“While we try to teach our children all about life, our children teach us what life is all about.”—Angela Schwindt
A year ago, my very good friend came to me to share that her daughter was transgender and would now be identifying as a boy. Our families have been friends since her child was two and mine was just an infant (they are now 9 and 7). Our families have shared play dates, BBQs, and family camping trips. At the time, my perspective was to emotionally support my friend in any way she needed as she navigated a new reality of advocacy and support for her child.
A few weeks later, we were getting together for a play date. It was time for me to talk to my two children about what it means to be transgender and wanting so badly for them to be at that play date and be the friends they needed to be.
I sat the kids down and explained to them that their friend that they know as a girl feels strongly in her heart that she is a boy and will now be living life as a boy. I explained that it means that she will be dressing as a boy, we will say he instead of she, and she has changed her name. My daughter accepted, in such a simple way of true unconditional love, this truth for her friend. It was very simple for her: she wanted her friend to be happy. She also thought it was amazing that he changed his name and she too wanted to change her name to Katy Perry. I quickly explained to my daughter that unless she is transgender or 18, she is not going to change her name! They arrived for the playdate and for the kids, it was basically as if nothing had changed.
For a while, my daughter was a little advocate for her friend. If anyone would use his previous name or accidentally say her or she, she would be the first one to correct them. She especially loved to correct the adults because it took them a little bit longer to adjust because of habit.
A couple of weeks ago, I had asked my daughter to draw a picture of her friend hoping to add it to this segment. My daughter has always enjoyed drawing, does it a lot, and has a creativity in her art that is unique. I was looking forward to seeing what she came up with considering this was the first transgender person she has known and there have been big changes for her friend this year. She worked on the picture for a while and then brought it to me. It was a realistic picture of her friend playing basketball with his brother. At first, I was disappointed, seeing that it was just a very basic picture. Now I realize that it really speaks volumes about how my daughter feels. She just sees this person as her friend, not as someone who is transgender, not someone who is different, just her friend.
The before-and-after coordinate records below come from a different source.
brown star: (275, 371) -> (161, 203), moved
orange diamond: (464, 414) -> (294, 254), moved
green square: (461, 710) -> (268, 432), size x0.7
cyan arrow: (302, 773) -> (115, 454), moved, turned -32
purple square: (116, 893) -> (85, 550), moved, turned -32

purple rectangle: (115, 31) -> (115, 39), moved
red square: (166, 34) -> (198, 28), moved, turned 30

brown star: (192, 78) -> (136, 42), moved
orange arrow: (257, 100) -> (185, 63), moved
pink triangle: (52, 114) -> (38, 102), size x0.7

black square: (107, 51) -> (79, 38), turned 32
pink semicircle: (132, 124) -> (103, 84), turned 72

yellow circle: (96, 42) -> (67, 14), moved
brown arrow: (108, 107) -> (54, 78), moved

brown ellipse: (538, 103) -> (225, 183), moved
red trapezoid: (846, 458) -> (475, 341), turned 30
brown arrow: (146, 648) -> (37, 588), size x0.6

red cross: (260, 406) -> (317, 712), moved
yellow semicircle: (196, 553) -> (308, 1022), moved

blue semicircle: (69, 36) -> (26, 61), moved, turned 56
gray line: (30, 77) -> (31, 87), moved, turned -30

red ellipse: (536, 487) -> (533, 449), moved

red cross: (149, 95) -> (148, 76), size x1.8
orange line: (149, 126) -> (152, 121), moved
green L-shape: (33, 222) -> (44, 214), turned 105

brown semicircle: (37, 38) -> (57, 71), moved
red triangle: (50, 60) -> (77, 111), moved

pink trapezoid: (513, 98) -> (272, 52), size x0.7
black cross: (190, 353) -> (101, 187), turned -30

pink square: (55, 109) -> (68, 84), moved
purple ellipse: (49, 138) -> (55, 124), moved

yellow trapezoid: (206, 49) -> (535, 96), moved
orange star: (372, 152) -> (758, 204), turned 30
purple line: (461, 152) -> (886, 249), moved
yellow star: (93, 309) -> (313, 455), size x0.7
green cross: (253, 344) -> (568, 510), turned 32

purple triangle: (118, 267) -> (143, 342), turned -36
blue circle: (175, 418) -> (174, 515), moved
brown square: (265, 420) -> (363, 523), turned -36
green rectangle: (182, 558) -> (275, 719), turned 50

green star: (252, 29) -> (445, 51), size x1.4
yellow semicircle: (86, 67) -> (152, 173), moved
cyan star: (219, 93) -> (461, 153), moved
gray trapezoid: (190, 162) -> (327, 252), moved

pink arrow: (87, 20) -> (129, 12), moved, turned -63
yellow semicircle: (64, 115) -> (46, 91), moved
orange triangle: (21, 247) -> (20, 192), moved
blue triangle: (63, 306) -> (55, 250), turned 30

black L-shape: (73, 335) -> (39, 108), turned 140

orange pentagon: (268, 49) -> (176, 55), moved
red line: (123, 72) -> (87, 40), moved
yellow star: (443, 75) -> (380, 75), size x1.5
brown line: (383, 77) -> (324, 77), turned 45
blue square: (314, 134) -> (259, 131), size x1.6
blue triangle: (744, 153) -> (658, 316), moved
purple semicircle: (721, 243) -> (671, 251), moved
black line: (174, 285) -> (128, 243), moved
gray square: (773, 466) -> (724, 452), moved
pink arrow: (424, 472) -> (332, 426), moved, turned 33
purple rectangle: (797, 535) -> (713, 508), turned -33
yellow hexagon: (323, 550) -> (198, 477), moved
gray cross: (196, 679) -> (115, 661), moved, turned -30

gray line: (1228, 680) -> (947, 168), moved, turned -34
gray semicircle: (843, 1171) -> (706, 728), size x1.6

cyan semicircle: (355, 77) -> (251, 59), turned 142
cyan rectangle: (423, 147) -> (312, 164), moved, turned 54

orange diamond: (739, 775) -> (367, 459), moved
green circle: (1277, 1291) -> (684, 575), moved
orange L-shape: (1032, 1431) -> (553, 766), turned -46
There are many times in my life where I feel that my job as a mother is the daunting task of teaching my daughter an overwhelming amount of lessons each day. How to work hard and be proud of your work, how to navigate friendships, how to be responsible, how to be loving. My daughter is a wonderful teacher for me on how to unconditionally love the people who are close to us and hold their happiness above all else, including gender.
Published with permission from a mother of a close friend of a young trans child in our advocacy network.